== Segment start ==

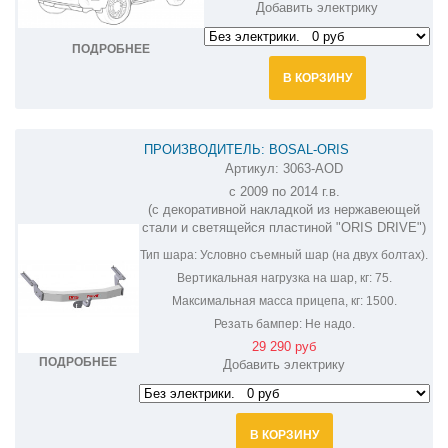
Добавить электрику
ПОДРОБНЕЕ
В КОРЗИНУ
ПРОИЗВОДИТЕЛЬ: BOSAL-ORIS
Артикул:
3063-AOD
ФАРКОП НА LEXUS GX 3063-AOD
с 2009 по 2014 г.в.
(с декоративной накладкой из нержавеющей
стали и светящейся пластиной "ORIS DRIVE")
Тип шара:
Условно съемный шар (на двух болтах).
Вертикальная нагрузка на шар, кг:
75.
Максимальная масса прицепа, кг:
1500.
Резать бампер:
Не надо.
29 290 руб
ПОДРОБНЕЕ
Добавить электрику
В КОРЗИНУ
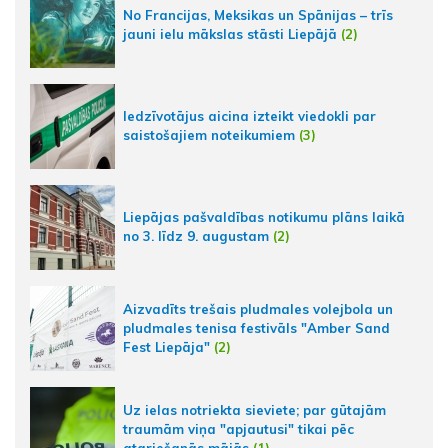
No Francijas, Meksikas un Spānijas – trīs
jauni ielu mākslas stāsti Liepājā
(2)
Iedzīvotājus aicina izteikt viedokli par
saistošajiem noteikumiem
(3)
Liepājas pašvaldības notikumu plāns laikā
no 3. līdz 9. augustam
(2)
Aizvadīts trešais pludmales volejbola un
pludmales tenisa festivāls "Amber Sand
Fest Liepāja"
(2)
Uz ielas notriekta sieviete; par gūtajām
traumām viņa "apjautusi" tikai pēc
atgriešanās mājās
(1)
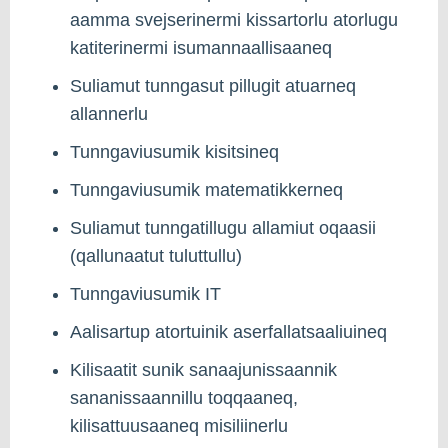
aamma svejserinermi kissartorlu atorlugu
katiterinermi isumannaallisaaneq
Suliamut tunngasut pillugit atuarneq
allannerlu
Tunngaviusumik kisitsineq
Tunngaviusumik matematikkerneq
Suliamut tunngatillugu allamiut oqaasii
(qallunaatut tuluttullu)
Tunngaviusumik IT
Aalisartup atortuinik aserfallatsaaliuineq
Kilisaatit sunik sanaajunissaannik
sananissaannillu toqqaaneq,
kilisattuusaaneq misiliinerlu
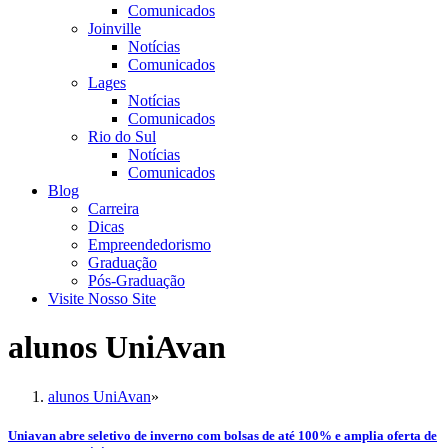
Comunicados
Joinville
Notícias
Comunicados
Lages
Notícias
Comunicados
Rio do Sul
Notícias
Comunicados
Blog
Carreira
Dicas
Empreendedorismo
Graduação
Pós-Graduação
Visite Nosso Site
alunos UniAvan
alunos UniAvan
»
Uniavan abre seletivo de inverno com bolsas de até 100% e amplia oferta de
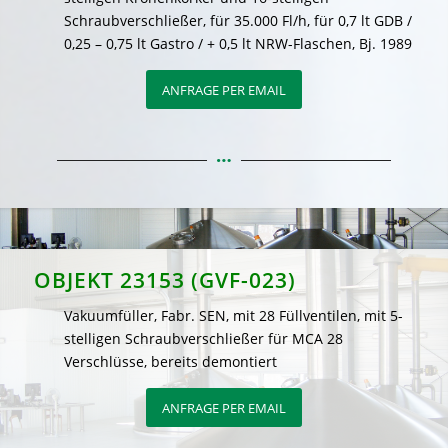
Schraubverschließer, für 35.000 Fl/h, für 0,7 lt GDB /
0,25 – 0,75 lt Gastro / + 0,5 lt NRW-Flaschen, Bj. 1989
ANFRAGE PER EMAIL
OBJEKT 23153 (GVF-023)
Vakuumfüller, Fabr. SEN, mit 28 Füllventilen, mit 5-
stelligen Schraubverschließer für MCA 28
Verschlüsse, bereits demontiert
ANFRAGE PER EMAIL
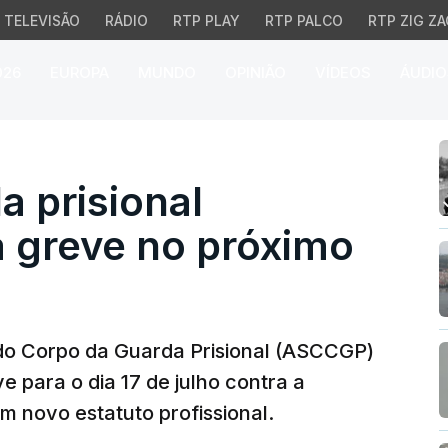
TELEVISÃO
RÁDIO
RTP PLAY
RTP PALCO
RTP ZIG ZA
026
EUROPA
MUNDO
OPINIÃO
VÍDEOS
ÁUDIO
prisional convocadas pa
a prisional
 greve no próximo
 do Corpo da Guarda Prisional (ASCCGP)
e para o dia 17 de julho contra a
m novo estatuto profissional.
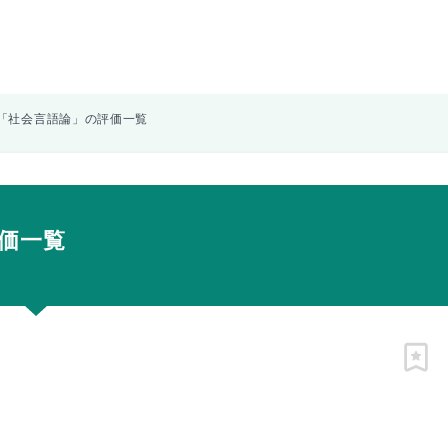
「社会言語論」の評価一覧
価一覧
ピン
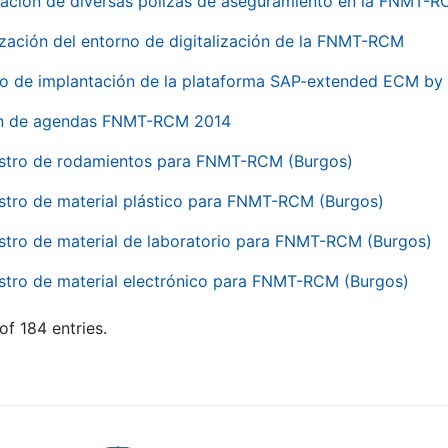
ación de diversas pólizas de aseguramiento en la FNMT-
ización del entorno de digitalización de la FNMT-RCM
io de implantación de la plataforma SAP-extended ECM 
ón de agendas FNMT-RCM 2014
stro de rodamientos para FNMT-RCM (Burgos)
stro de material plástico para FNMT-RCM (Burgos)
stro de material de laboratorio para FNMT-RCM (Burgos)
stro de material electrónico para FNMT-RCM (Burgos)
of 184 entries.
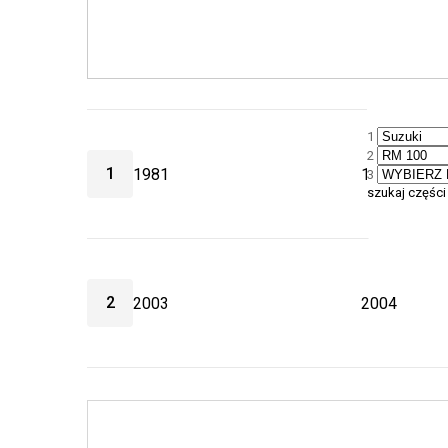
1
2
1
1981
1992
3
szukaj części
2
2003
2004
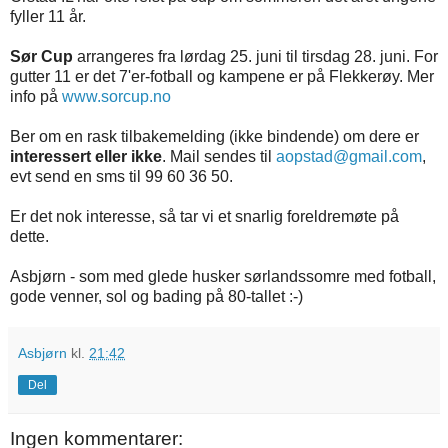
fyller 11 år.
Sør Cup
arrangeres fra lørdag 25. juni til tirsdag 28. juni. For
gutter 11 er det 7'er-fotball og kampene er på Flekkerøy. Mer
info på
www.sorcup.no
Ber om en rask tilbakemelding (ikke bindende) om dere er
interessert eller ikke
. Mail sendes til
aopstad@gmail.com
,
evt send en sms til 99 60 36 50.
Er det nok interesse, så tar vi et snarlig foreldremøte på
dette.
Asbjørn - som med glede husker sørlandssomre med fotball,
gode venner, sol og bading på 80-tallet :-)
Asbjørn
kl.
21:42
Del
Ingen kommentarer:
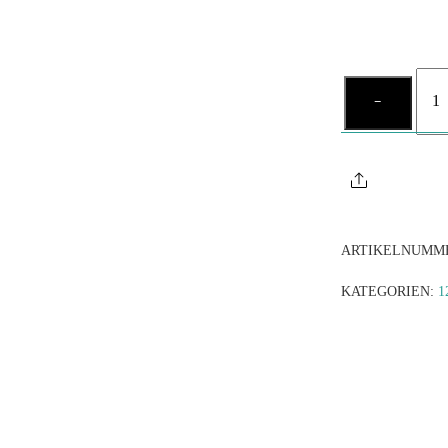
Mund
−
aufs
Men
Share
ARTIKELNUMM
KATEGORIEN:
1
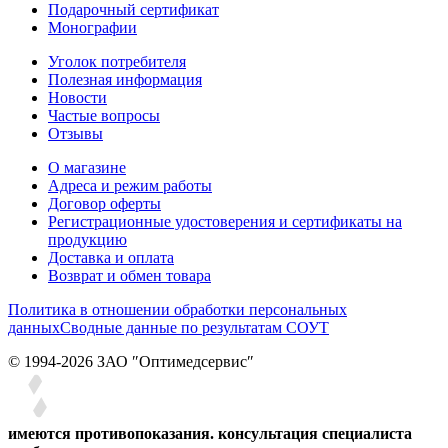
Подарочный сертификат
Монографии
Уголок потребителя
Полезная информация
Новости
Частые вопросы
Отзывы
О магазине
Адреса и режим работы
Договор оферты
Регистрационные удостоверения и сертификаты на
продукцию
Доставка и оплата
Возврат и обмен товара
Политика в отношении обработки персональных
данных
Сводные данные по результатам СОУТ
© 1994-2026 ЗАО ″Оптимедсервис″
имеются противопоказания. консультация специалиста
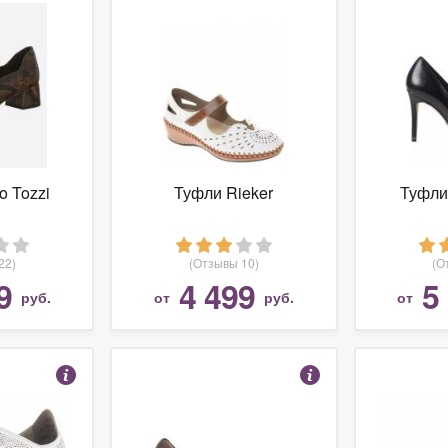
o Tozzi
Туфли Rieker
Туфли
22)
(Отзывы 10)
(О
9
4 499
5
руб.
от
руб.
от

== Segment end ==

Reproduce exactly, with no pictures, the lines above from the one holding "fyller 11 år." to the one holding "Уголок потребителя", inclusive.

fyller 11 år.
Sør Cup
arrangeres fra lørdag 25. juni til tirsdag 28. juni. For
gutter 11 er det 7'er-fotball og kampene er på Flekkerøy. Mer
info på
www.sorcup.no
Ber om en rask tilbakemelding (ikke bindende) om dere er
interessert eller ikke
. Mail sendes til
aopstad@gmail.com
,
evt send en sms til 99 60 36 50.
Er det nok interesse, så tar vi et snarlig foreldremøte på
dette.
Asbjørn - som med glede husker sørlandssomre med fotball,
gode venner, sol og bading på 80-tallet :-)
Asbjørn
kl.
21:42
Del
Ingen kommentarer:
Mund
−
aufs
Men
Share
ARTIKELNUMM
KATEGORIEN:
1
Подарочный сертификат
Монографии
Уголок потребителя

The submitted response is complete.